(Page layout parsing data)
--- START ---

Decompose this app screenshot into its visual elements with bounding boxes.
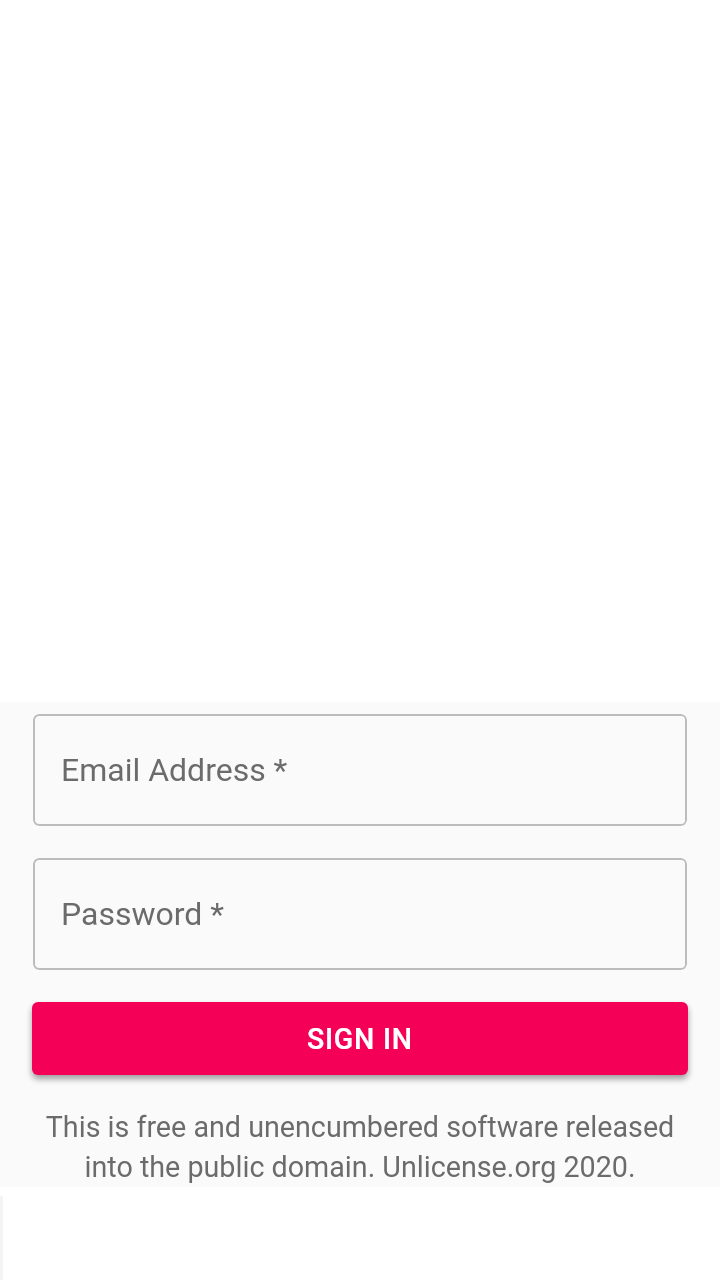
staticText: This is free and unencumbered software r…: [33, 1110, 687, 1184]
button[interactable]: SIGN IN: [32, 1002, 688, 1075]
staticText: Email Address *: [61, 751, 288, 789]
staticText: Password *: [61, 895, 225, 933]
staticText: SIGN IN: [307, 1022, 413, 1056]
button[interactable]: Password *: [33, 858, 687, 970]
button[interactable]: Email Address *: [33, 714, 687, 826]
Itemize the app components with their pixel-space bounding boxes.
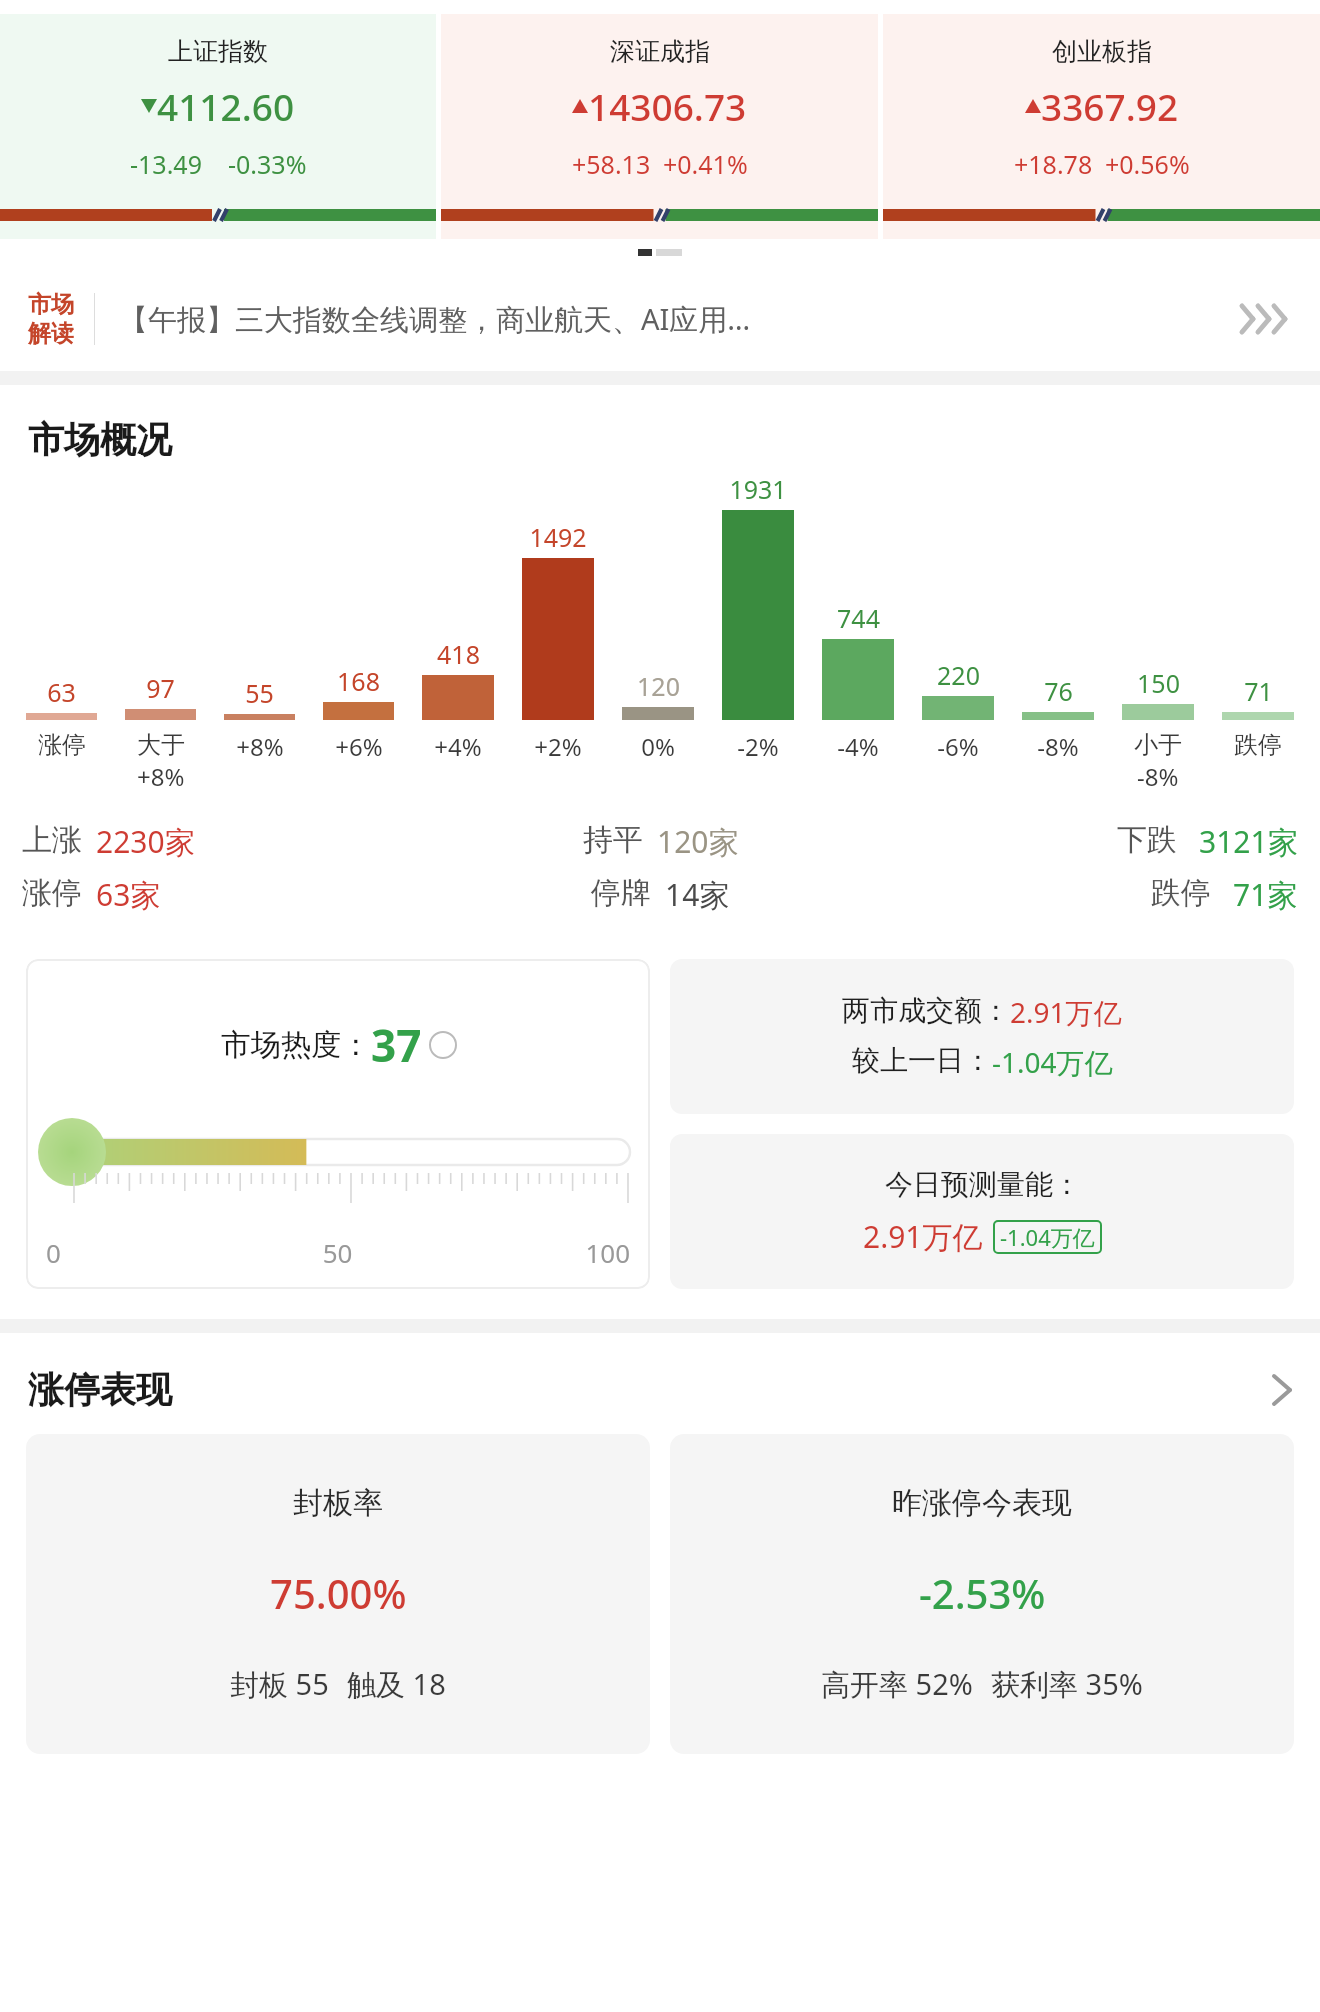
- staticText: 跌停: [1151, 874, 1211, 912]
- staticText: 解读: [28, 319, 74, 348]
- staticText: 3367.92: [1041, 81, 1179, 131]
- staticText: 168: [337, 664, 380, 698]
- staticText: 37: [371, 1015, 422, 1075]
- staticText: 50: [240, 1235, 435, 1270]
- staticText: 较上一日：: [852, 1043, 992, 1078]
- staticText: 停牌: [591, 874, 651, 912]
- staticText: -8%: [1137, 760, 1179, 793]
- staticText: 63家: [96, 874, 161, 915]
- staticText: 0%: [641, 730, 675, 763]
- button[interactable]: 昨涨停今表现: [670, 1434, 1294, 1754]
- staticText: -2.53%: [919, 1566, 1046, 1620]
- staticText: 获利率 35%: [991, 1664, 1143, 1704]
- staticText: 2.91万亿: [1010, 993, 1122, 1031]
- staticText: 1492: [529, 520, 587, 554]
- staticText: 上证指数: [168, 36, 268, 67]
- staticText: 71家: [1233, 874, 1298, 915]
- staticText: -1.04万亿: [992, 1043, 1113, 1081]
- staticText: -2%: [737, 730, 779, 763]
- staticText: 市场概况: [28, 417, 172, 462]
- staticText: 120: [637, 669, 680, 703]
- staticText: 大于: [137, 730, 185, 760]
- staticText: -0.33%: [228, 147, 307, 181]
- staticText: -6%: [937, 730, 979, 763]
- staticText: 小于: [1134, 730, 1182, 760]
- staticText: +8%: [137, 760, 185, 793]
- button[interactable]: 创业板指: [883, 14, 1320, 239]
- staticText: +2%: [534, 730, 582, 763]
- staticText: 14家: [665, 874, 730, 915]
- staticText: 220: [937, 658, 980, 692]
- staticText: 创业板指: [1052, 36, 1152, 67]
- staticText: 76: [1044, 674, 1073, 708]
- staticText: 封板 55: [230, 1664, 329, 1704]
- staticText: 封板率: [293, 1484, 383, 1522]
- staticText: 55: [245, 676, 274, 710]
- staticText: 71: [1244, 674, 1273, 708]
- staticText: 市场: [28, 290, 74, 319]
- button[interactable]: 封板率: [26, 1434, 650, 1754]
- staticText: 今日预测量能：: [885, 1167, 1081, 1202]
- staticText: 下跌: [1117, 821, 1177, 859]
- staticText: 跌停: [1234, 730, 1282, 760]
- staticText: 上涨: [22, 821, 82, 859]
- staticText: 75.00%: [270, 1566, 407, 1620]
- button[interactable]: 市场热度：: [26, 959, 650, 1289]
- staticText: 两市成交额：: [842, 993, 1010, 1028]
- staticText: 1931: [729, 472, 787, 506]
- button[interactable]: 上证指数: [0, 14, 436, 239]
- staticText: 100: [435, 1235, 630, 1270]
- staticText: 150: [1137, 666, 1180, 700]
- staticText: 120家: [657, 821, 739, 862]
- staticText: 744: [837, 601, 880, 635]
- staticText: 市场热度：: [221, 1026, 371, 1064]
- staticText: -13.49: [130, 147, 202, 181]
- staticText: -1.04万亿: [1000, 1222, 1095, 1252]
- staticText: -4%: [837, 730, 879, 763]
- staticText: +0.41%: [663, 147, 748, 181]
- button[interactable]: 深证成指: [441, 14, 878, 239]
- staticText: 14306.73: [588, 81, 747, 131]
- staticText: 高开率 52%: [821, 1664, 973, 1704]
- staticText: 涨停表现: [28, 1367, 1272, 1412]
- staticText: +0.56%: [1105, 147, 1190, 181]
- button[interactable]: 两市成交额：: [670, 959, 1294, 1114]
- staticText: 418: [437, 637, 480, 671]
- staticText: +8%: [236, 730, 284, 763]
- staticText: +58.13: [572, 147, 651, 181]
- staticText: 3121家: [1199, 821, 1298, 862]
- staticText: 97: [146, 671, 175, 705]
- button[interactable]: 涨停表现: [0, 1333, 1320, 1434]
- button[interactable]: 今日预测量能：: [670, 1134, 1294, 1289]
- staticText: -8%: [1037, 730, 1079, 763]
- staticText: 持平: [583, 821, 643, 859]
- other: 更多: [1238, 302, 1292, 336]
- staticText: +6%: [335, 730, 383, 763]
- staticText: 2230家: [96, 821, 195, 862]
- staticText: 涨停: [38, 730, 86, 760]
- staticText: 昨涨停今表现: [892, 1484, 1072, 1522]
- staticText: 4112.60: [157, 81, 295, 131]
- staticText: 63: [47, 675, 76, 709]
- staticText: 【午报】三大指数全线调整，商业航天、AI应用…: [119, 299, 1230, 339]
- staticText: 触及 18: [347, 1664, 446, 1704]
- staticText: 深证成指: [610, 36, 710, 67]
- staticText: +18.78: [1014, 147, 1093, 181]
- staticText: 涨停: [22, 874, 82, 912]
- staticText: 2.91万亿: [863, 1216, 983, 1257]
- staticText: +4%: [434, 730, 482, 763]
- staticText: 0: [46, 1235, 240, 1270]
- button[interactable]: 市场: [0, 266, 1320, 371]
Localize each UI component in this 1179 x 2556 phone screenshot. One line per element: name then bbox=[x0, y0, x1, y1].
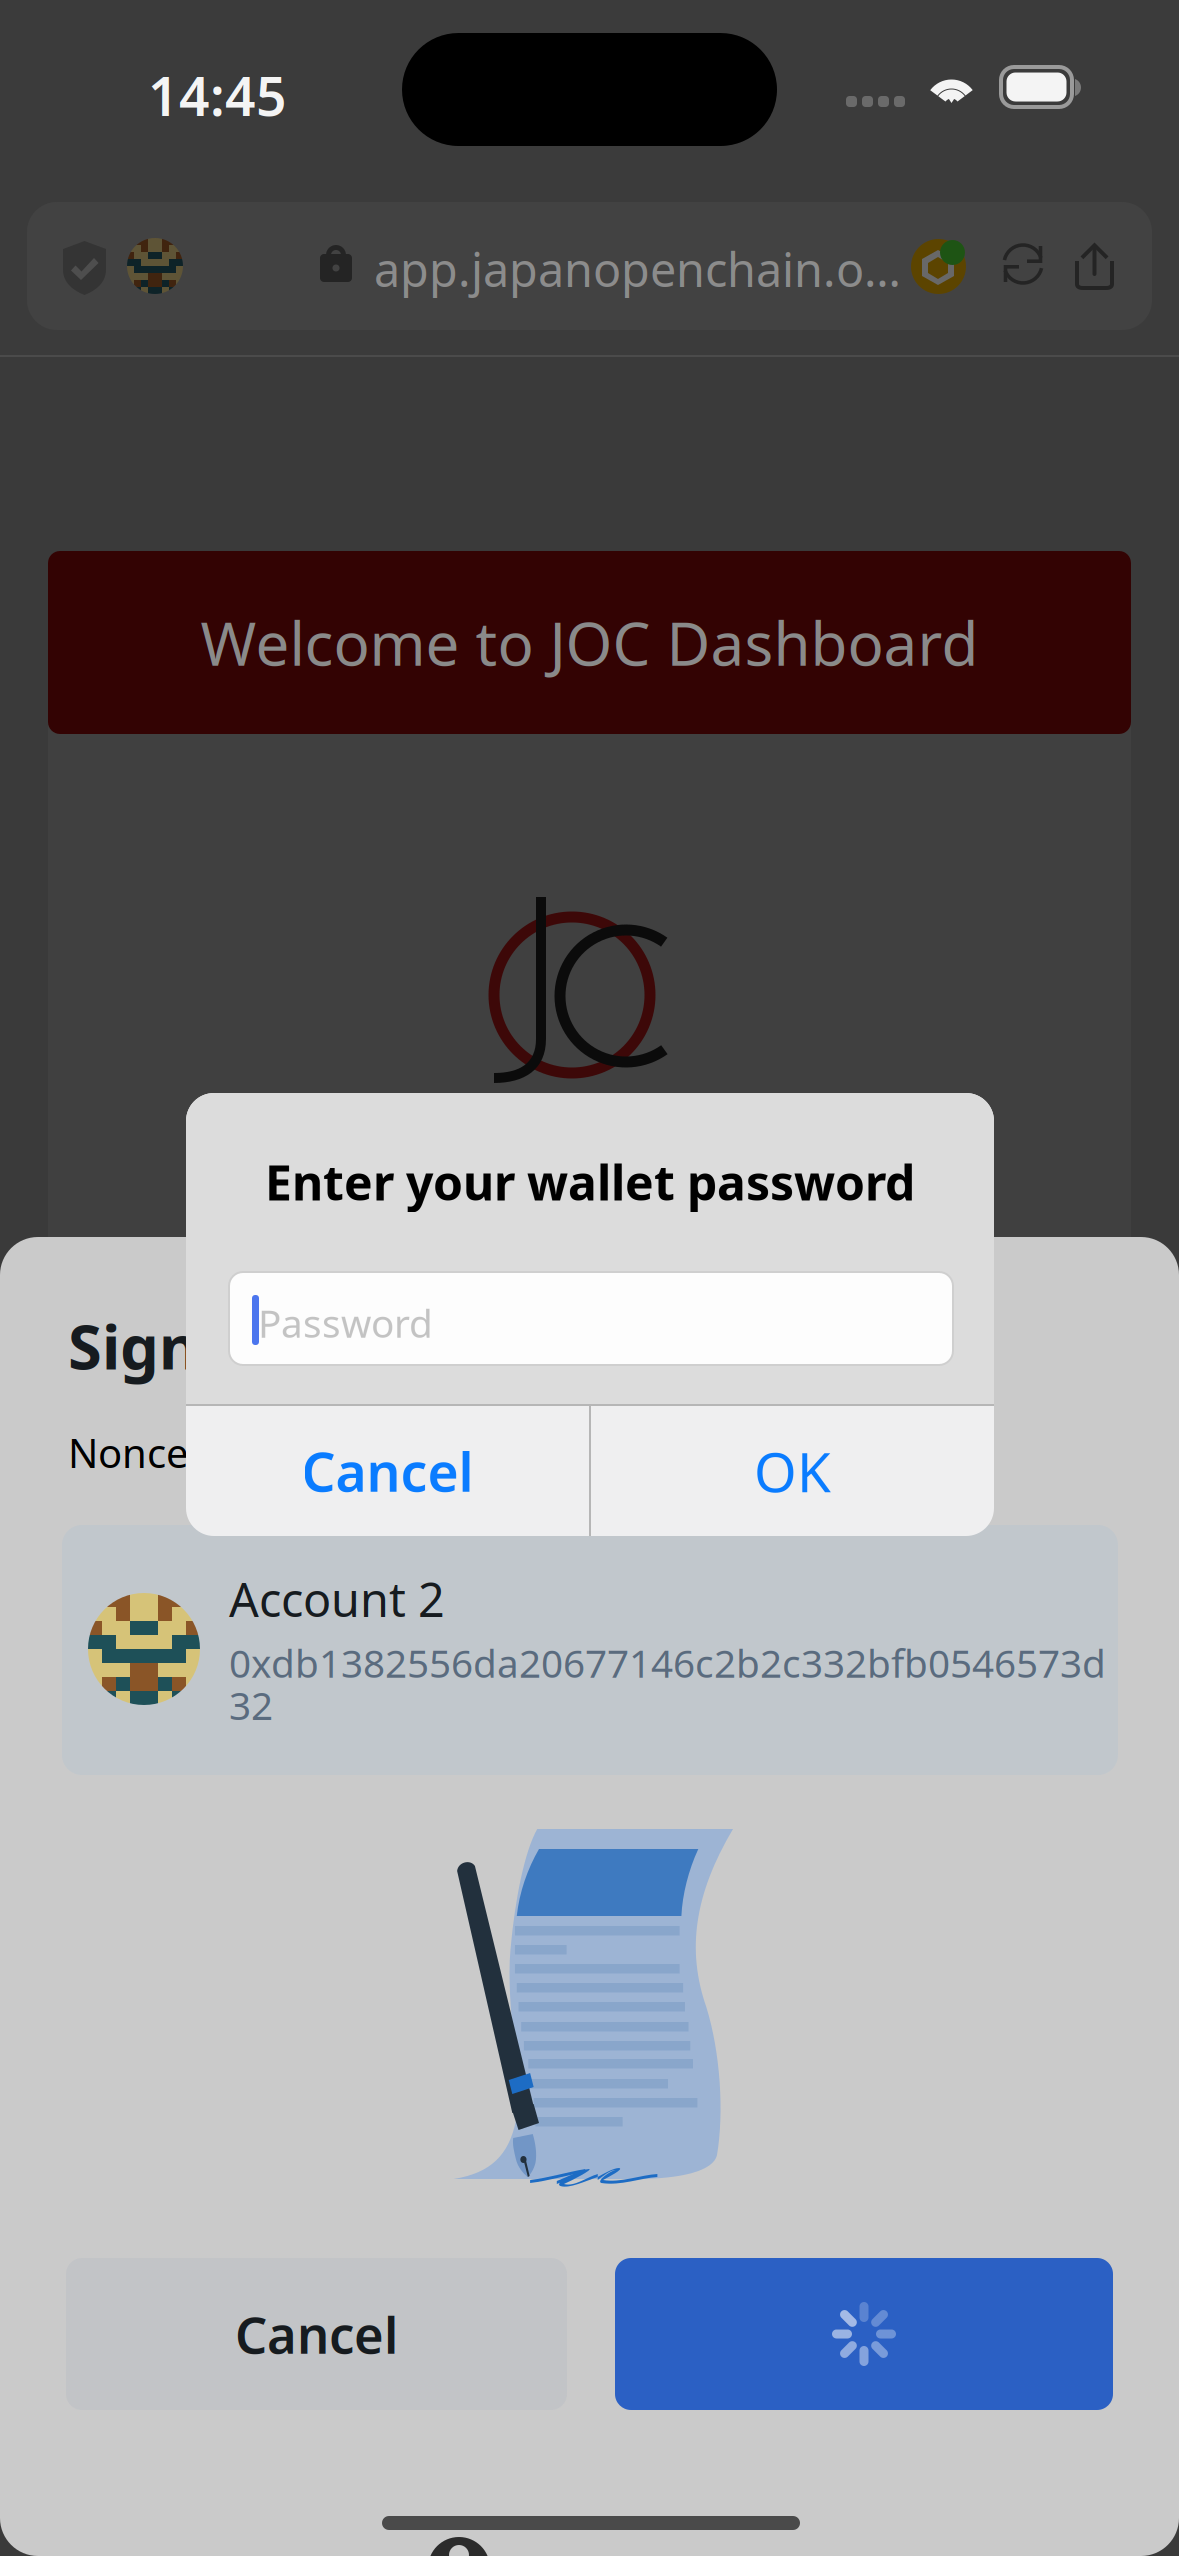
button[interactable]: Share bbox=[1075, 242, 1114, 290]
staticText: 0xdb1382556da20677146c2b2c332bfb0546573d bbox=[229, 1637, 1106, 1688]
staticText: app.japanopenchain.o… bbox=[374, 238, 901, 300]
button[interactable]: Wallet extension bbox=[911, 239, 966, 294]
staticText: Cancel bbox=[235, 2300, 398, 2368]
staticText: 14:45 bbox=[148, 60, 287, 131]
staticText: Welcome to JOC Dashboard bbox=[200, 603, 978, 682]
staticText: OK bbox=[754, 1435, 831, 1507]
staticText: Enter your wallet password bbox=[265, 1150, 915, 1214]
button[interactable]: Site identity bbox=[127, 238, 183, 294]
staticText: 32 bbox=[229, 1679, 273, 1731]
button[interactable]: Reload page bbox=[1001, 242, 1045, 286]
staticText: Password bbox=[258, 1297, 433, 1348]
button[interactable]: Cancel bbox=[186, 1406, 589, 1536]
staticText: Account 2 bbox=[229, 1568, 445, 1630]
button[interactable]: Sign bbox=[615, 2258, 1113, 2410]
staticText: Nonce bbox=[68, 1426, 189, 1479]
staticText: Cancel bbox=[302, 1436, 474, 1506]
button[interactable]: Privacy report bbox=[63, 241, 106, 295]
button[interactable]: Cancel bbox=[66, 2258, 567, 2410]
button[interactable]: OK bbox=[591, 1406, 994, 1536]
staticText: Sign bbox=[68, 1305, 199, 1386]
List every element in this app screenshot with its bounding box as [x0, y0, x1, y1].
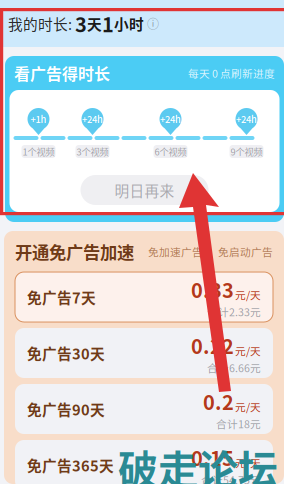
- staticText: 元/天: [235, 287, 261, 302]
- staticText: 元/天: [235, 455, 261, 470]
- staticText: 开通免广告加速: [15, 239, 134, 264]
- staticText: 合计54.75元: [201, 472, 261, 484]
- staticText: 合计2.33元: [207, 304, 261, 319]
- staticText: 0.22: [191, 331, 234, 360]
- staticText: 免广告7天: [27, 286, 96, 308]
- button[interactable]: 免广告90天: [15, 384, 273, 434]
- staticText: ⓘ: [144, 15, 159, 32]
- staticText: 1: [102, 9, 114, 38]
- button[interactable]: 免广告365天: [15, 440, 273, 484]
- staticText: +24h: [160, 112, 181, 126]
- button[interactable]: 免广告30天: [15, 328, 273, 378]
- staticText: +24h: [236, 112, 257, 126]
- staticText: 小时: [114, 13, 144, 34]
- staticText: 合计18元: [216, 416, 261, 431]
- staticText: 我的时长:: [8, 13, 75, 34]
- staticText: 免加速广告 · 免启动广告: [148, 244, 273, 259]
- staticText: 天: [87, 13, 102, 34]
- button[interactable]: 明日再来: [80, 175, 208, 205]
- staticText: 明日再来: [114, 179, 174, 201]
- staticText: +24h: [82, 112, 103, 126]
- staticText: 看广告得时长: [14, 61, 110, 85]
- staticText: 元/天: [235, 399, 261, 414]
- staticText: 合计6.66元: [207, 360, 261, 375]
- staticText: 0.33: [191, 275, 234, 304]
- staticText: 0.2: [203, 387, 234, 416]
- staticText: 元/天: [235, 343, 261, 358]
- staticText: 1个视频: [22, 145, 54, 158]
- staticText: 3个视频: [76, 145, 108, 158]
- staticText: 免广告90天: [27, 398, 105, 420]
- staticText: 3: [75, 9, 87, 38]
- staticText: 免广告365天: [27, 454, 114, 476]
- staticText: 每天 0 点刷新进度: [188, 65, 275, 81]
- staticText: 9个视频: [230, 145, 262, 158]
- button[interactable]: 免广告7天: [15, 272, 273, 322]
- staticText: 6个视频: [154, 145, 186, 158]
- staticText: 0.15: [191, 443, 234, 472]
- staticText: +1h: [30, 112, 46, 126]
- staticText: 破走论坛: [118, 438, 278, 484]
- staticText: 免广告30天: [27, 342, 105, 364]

--- END ---

WHAT TO DO »
Compute the number of lines in the entries above that hold the word "boxes"; the answer must contain nothing else.

YOUR SOLUTION »
2